Stichwort: Biosphärenreservat

In den östlichen Bundesländern Brandenburg, Sachsen, Sachsen-Anhalt und Thüringen bestehen neben den Nationalparken landesrechtlich verankerte Biosphärenreservate. Seit 1998 ist diese etwas schwächere Schutzkategorie für Großgebiete auch im Bundesnaturschutzgesetz verankert (BNatSchG vom 29.Sept. 1998, §§ 14a "Biosphärenreservate"). Diese naturschutzrechtliche Schutzkategorie ist nicht gleichbedeutend mit dem Begriff Biosphärenreservat der UNESCO. Sie vergibt diesen Titel im Rahmen ihres Programms "Man and Biosphere" (Mensch und Biosphäre) weltweit für solche Regionen, die sich durch besonders schöne und typische Natur- und Kulturlandschaften auszeichnen. Natur und Kultur sollen sich hier durch angepaßte Wirtschaftsweisen und abgestufte Schutzzonen im Einklang miteinander entwickeln.

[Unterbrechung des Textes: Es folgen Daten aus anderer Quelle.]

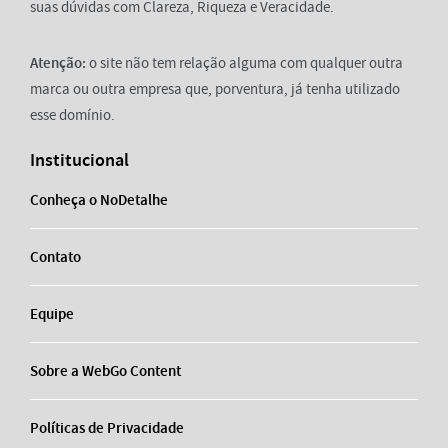
suas dúvidas com Clareza, Riqueza e Veracidade.
Atenção:
o site não tem relação alguma com qualquer outra
marca ou outra empresa que, porventura, já tenha utilizado
esse domínio.
Institucional
Conheça o NoDetalhe
Contato
Equipe
Sobre a WebGo Content
Políticas de Privacidade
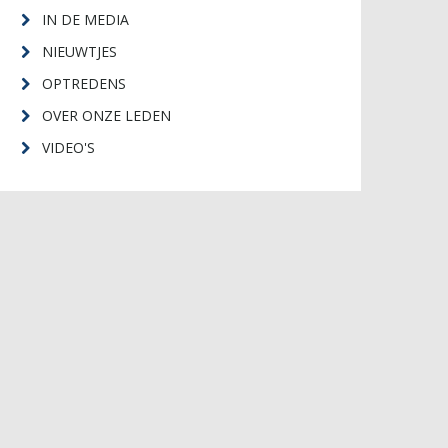
IN DE MEDIA
NIEUWTJES
OPTREDENS
OVER ONZE LEDEN
VIDEO'S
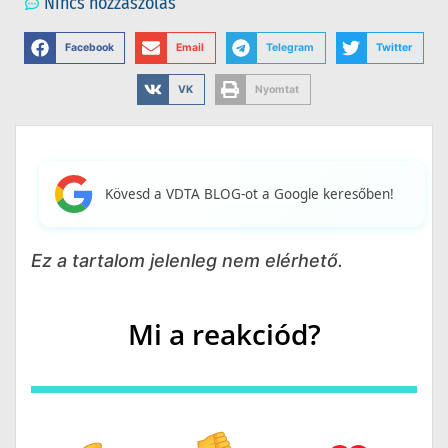
Nincs hozzászólás
Facebook
Email
Telegram
Twitter
VK
Nyomtat
Kövesd a VDTA BLOG-ot a Google keresőben!
Ez a tartalom jelenleg nem elérhető.
Mi a reakciód?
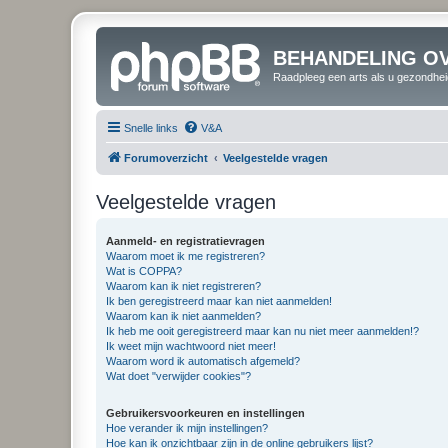
BEHANDELING O
Raadpleeg een arts als u gezondhei
Snelle links
V&A
Forumoverzicht
Veelgestelde vragen
Veelgestelde vragen
Aanmeld- en registratievragen
Waarom moet ik me registreren?
Wat is COPPA?
Waarom kan ik niet registreren?
Ik ben geregistreerd maar kan niet aanmelden!
Waarom kan ik niet aanmelden?
Ik heb me ooit geregistreerd maar kan nu niet meer aanmelden!?
Ik weet mijn wachtwoord niet meer!
Waarom word ik automatisch afgemeld?
Wat doet "verwijder cookies"?
Gebruikersvoorkeuren en instellingen
Hoe verander ik mijn instellingen?
Hoe kan ik onzichtbaar zijn in de online gebruikers lijst?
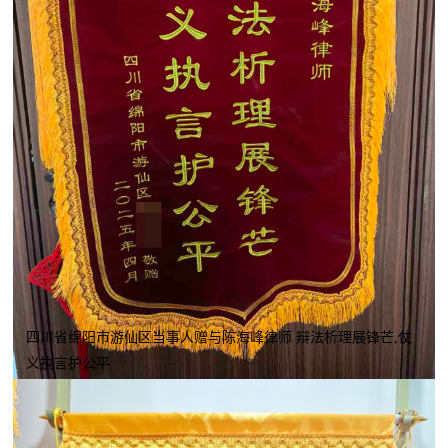
四川省绵阳市游仙区当事人赠与陈海峰律师 辩法析理展锋芒,仗
义执言护公平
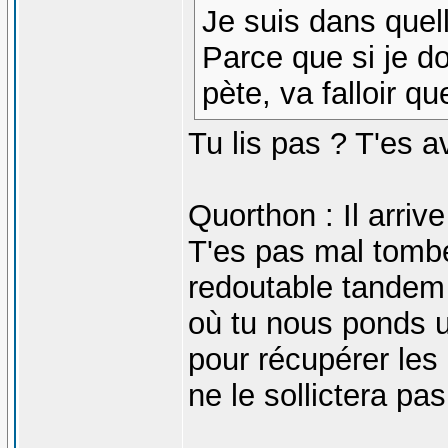
Je suis dans quel
Parce que si je do
pète, va falloir 
Tu lis pas ? T'es 
Quorthon : Il arrive
T'es pas mal tomb
redoutable tandem 
où tu nous ponds u
pour récupérer les 
ne le sollictera pas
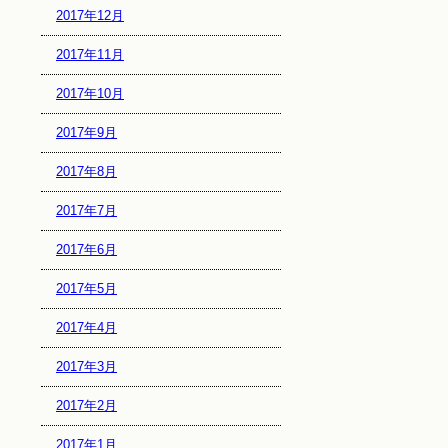
2017年12月
2017年11月
2017年10月
2017年9月
2017年8月
2017年7月
2017年6月
2017年5月
2017年4月
2017年3月
2017年2月
2017年1月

Den einzelnen Ländern bleibt es überlassen, einen rechtlich verbindlichen Schutzstatus für diese Gebiete zu erlassen, in Deutschland meist Naturschutzgebiete, Landschaftsschutzgebiete, Nationalparke oder seit 1998 eben auch Biosphärenreservate. Solange Niedersachsen diese Schutzkategorie nicht in sein Landesnaturschutzgesetz übernommen hat, ist der 1997 von der UNESCO verliehene Titel "Biosphärenreservat Flußlandschaft Elbe" also nicht viel mehr als ein unverbindliches Prädikat, gegen das selbst eingefleischte Nationalparkgegner nichts einzuwenden haben.